Pulitzer winner Kashmir journalist says barred from flying abroad

Sanna Irshad Mattoo tells Al Jazeera she was stopped from going to Paris to attend a book launch and photography exhibition.

Pulitzer
One of the Pulitzer Prize-winning photos of India's COVID crisis taken by Sanna Irshad Mattoo [File: Sanna Irshad Mattoo/Reuters]

A Pulitzer Prize-winning photojournalist from Indian-administered Kashmir says she has been barred from travelling abroad by the Indian authorities who provided no valid reasons for their refusal.

Sanna Irshad Mattoo told Al Jazeera she was scheduled to travel to Paris from New Delhi on Saturday for a book launch and photography exhibition as one of the 10 winners of the Serendipity Arles Grant 2020.

Mattoo, a resident of Srinagar, won the Pulitzer along with three other members of the Reuters news agency for their photos on the COVID-19 crisis in India.

“My flight was scheduled on Saturday afternoon. At the immigration, I was put aside and told to wait for three hours. I kept on asking the officials about the reasons until I missed the flight,” the 28-year-old journalist said.

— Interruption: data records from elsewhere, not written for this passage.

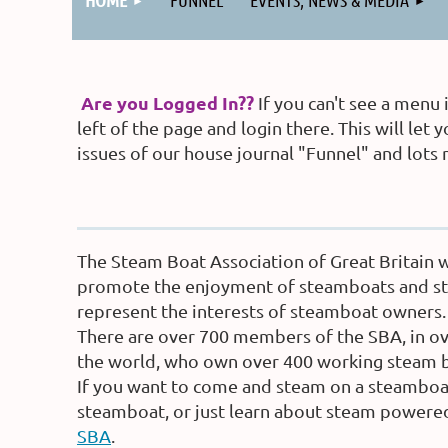
HOME
FUNNEL
EVENTS, NEWS & MEDIA
Are you Logged In??
If you can't see a menu
left of the page and login there. This will l
issues of our house journal "Funnel" and lots
The Steam Boat Association of Great Britain 
promote the enjoyment of steamboats and st
represent the interests of steamboat owners.
There are over 700 members of the SBA, in ov
the world, who own over 400 working steam b
If you want to come and steam on a steamboat
steamboat, or just learn about steam power
SBA
.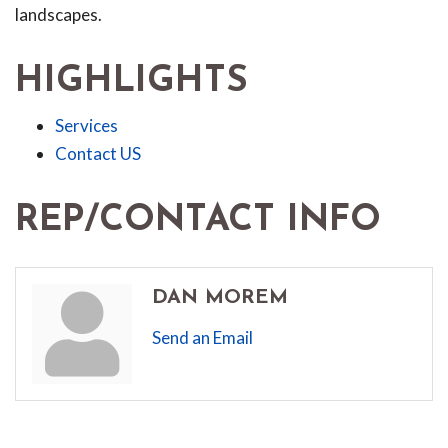
landscapes.
HIGHLIGHTS
Services
Contact US
REP/CONTACT INFO
DAN MOREM
Send an Email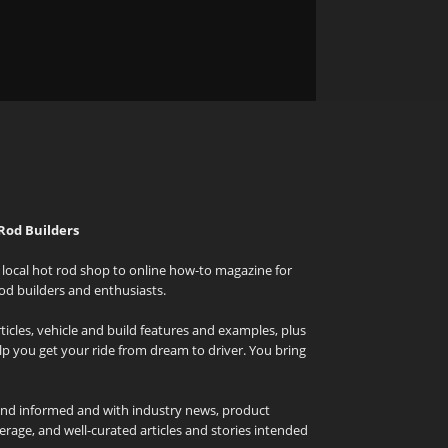
Rod Builders
local hot rod shop to online how-to magazine for
od builders and enthusiasts.
icles, vehicle and build features and examples, plus
elp you get your ride from dream to driver. You bring
and informed and with industry news, product
rage, and well-curated articles and stories intended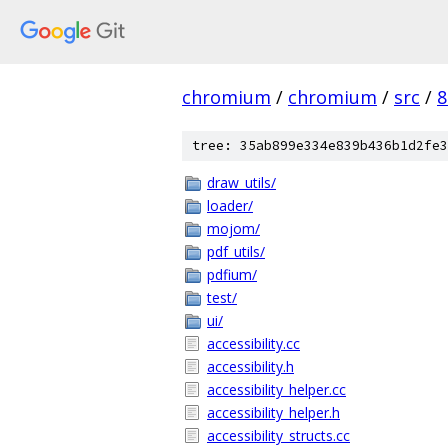
chromium
/
chromium
/
src
/
8
tree: 35ab899e334e839b436b1d2fe3
draw_utils/
loader/
mojom/
pdf_utils/
pdfium/
test/
ui/
accessibility.cc
accessibility.h
accessibility_helper.cc
accessibility_helper.h
accessibility_structs.cc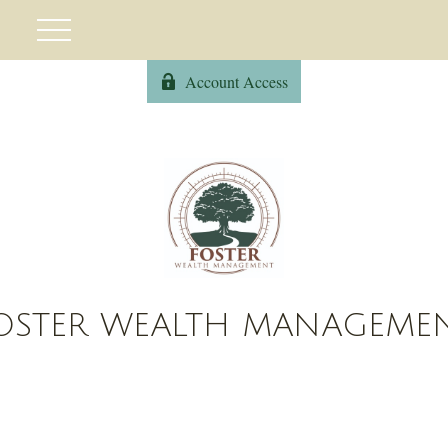
Account Access
OSTER WEALTH MANAGEME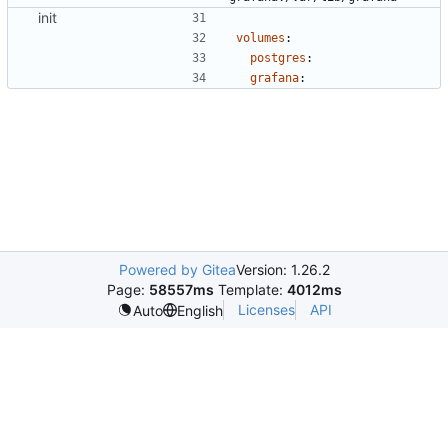
init
volumes
:
postgres
:
grafana
:
Powered by Gitea
Version: 1.26.2
Page:
58557ms
Template:
4012ms
Licenses
API
Auto
English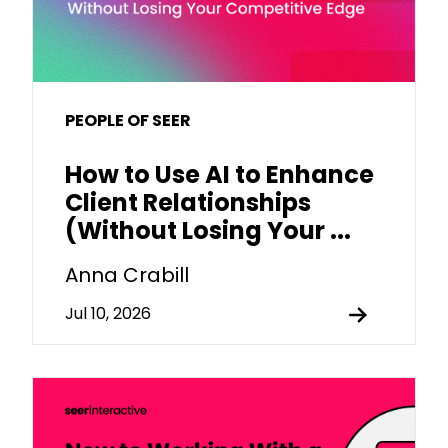
PEOPLE OF SEER
How to Use AI to Enhance
Client Relationships
(Without Losing Your ...
Anna Crabill
Jul 10, 2026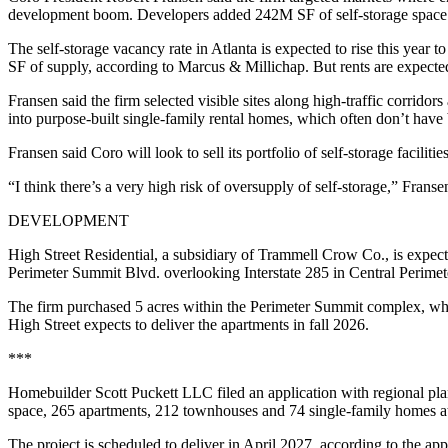
development boom. Developers added 242M SF of self-storage space i
The self-storage vacancy rate in Atlanta is expected to rise this yea
SF of supply, according to Marcus & Millichap. But rents are expect
Fransen said the firm selected visible sites along high-traffic corrido
into purpose-built single-family rental homes, which often don’t have
Fransen said Coro will look to sell its portfolio of self-storage facilitie
“I think there’s a very high risk of oversupply of self-storage,” Fran
DEVELOPMENT
High Street Residential, a subsidiary of Trammell Crow Co., is expec
Perimeter Summit Blvd. overlooking Interstate 285 in Central Perimet
The firm purchased 5 acres within the Perimeter Summit complex, whic
High Street expects to deliver the apartments in fall 2026.
***
Homebuilder Scott Puckett LLC
filed an application with regional
pla
space, 265 apartments, 212 townhouses and 74 single-family homes 
The project is scheduled to deliver in April 2027, according to the ap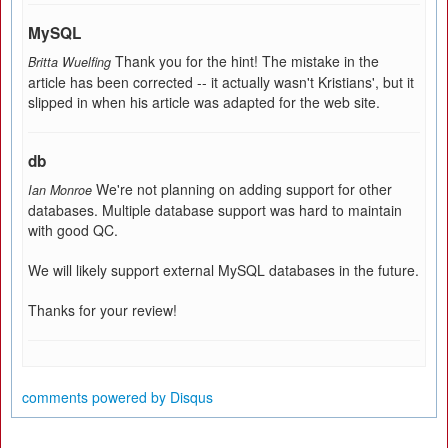
MySQL
Thank you for the hint! The mistake in the
Britta Wuelfing
article has been corrected -- it actually wasn't Kristians', but it
slipped in when his article was adapted for the web site.
db
We're not planning on adding support for other
Ian Monroe
databases. Multiple database support was hard to maintain
with good QC.
We will likely support external MySQL databases in the future.
Thanks for your review!
comments powered by
Disqus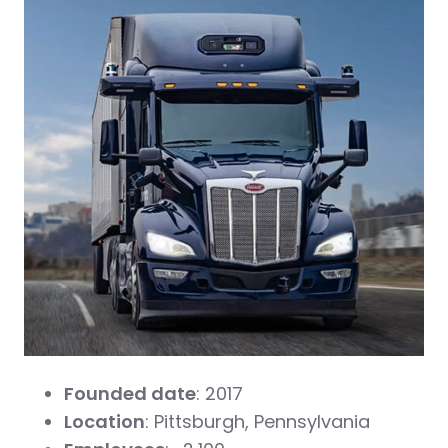
Founded date
: 2017
Location
: Pittsburgh, Pennsylvania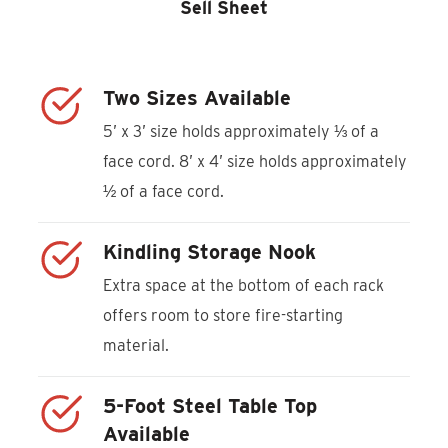
Sell Sheet
Two Sizes Available
5’ x 3’ size holds approximately ⅓ of a
face cord. 8’ x 4’ size holds approximately
½ of a face cord.
Kindling Storage Nook
Extra space at the bottom of each rack
offers room to store fire-starting
material.
5-Foot Steel Table Top
Available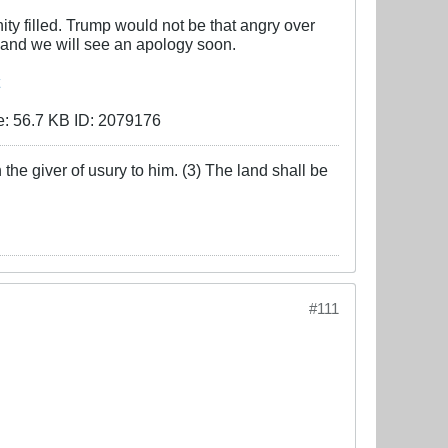
ty filled. Trump would not be that angry over
 and we will see an apology soon.
the giver of usury to him. (3) The land shall be
#111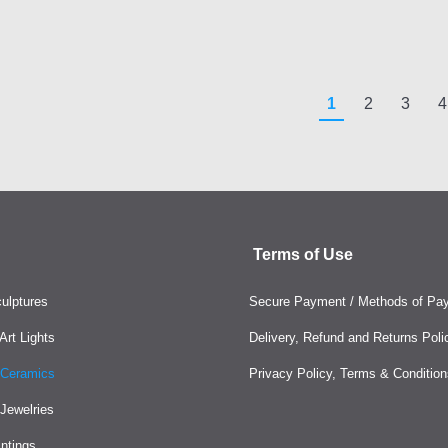
1
2
3
4
Terms of Use
ulptures
Secure Payment / Methods of Pa
rt Lights
Delivery, Refund and Returns Poli
Ceramics
Privacy Policy, Terms & Condition
Jewelries
intings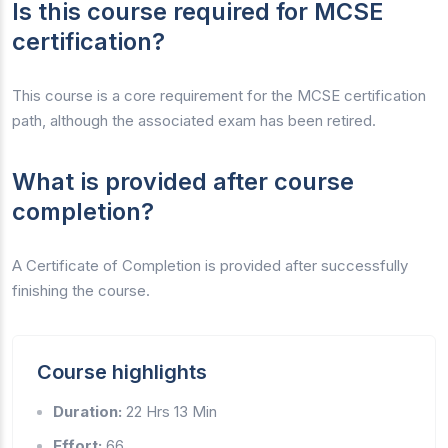
Is this course required for MCSE
certification?
This course is a core requirement for the MCSE certification
path, although the associated exam has been retired.
What is provided after course
completion?
A Certificate of Completion is provided after successfully
finishing the course.
Course highlights
Duration:
22 Hrs 13 Min
Effort:
66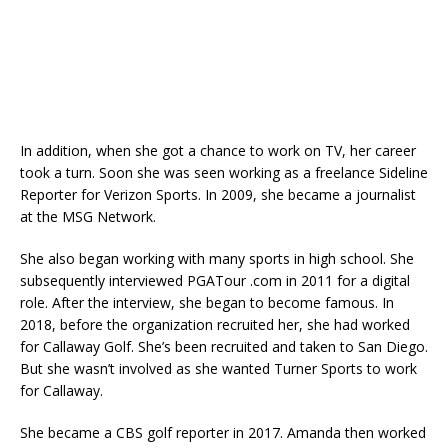
In addition, when she got a chance to work on TV, her career
took a turn. Soon she was seen working as a freelance Sideline
Reporter for Verizon Sports. In 2009, she became a journalist
at the MSG Network.
She also began working with many sports in high school. She
subsequently interviewed PGATour .com in 2011 for a digital
role. After the interview, she began to become famous. In
2018, before the organization recruited her, she had worked
for Callaway Golf. She’s been recruited and taken to San Diego.
But she wasn’t involved as she wanted Turner Sports to work
for Callaway.
She became a CBS golf reporter in 2017. Amanda then worked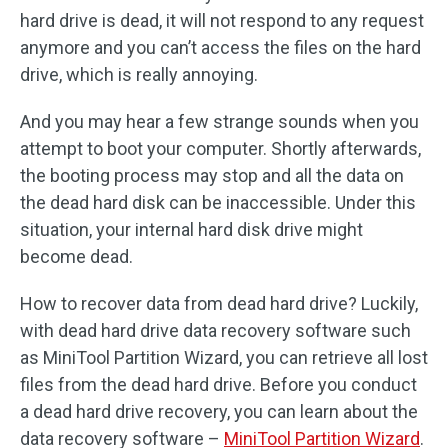
hard drive is dead, it will not respond to any request
anymore and you can’t access the files on the hard
drive, which is really annoying.
And you may hear a few strange sounds when you
attempt to boot your computer. Shortly afterwards,
the booting process may stop and all the data on
the dead hard disk can be inaccessible. Under this
situation, your internal hard disk drive might
become dead.
How to recover data from dead hard drive? Luckily,
with dead hard drive data recovery software such
as MiniTool Partition Wizard, you can retrieve all lost
files from the dead hard drive. Before you conduct
a dead hard drive recovery, you can learn about the
data recovery software –
MiniTool Partition Wizard
.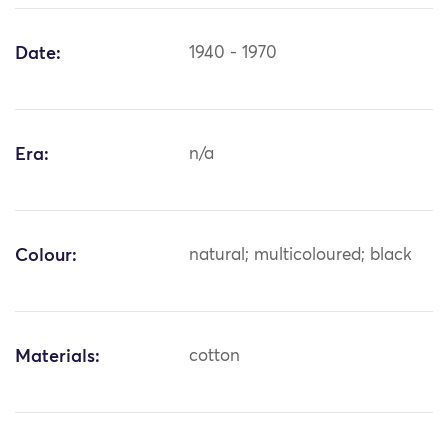
Date:
1940 - 1970
Era:
n/a
Colour:
natural; multicoloured; black
Materials:
cotton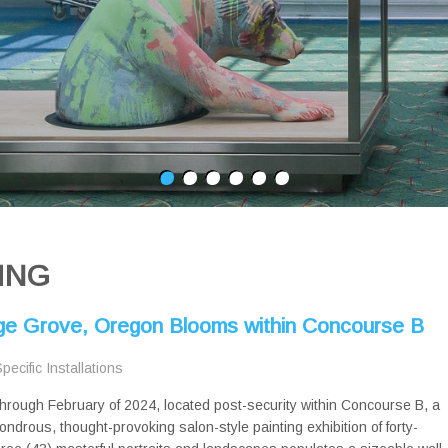
ING
age Grove, Oregon Blooms within Concourse B
Specific Installations
hrough February of 2024, located post-security within Concourse B, a
ondrous, thought-provoking salon-style painting exhibition of forty-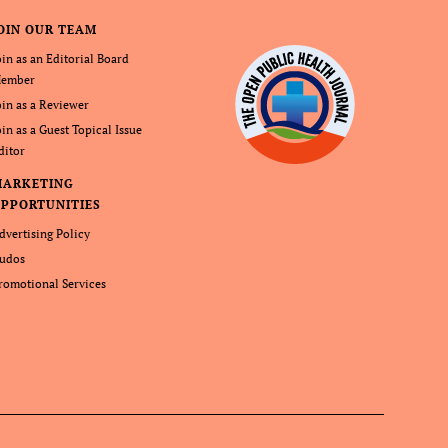
OIN OUR TEAM
oin as an Editorial Board
ember
oin as a Reviewer
oin as a Guest Topical Issue
ditor
MARKETING
PPORTUNITIES
dvertising Policy
udos
romotional Services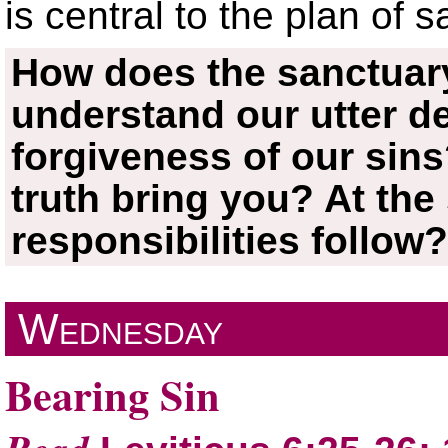
is central to the plan of s
How does the sanctuary
understand our utter 
forgiveness of our sin
truth bring you? At the
responsibilities follow
Wednesday
Bearing Sin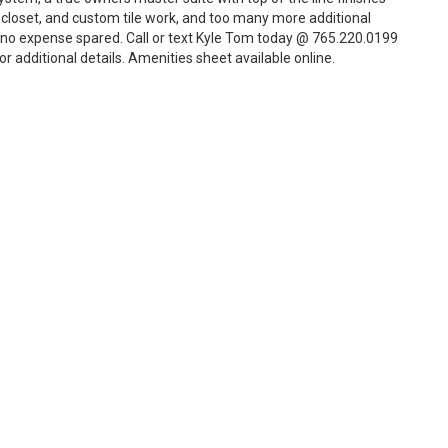
in closet, and custom tile work, and too many more additional
h no expense spared. Call or text Kyle Tom today @ 765.220.0199
r additional details. Amenities sheet available online.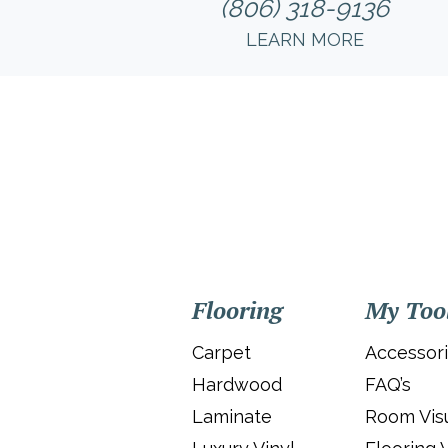
(806) 318-9136
LEARN MORE
Flooring
My Too
Carpet
Accessor
Hardwood
FAQ’s
Laminate
Room Visu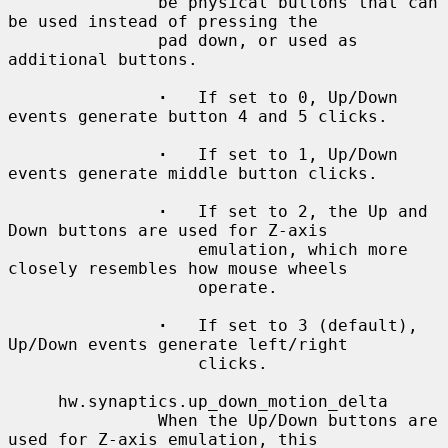
               be physical buttons that can 
be used instead of pressing the

               pad down, or used as 
additional buttons.

·
   If set to 0, Up/Down 
events generate button 4 and 5 clicks.

·
   If set to 1, Up/Down 
events generate middle button clicks.

·
   If set to 2, the Up and 
Down buttons are used for Z-axis

                   emulation, which more 
closely resembles how mouse wheels

                   operate.

·
   If set to 3 (default), 
Up/Down events generate left/right

                   clicks.

     hw.synaptics.up_down_motion_delta

               When the Up/Down buttons are 
used for Z-axis emulation, this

Mattoo said she was later told she cannot fly abroad. “But they provided no explanation,” she said.

“This is insane, there is nothing against me. One of the officials told me I should check the reason from Kashmir from where directions had come. I don’t understand why I was stopped,” Sana told Al Jazeera by telephone from New Delhi airport.

“I am very disheartened. I was looking forward to this opportunity for a long time.”

Mattoo shared photos of her tickets and passport stamped with “Cancelled without prejudice” by the Indian immigration officials on Twitter.

Journalists and media watchdogs have criticised the move, calling it a “disturbing pattern”.

The Committee to Protect Journalists (CPJ) said the Indian government “must immediately end its practice of barring Kashmiri journalists from foreign travel”.

“The travel bans are part of a systematic pattern of harassment against Kashmiri journalists, who have increasingly faced arbitrary arrest, frivolous legal cases, threats, physical attacks, and raids since August 2019,” it tweeted.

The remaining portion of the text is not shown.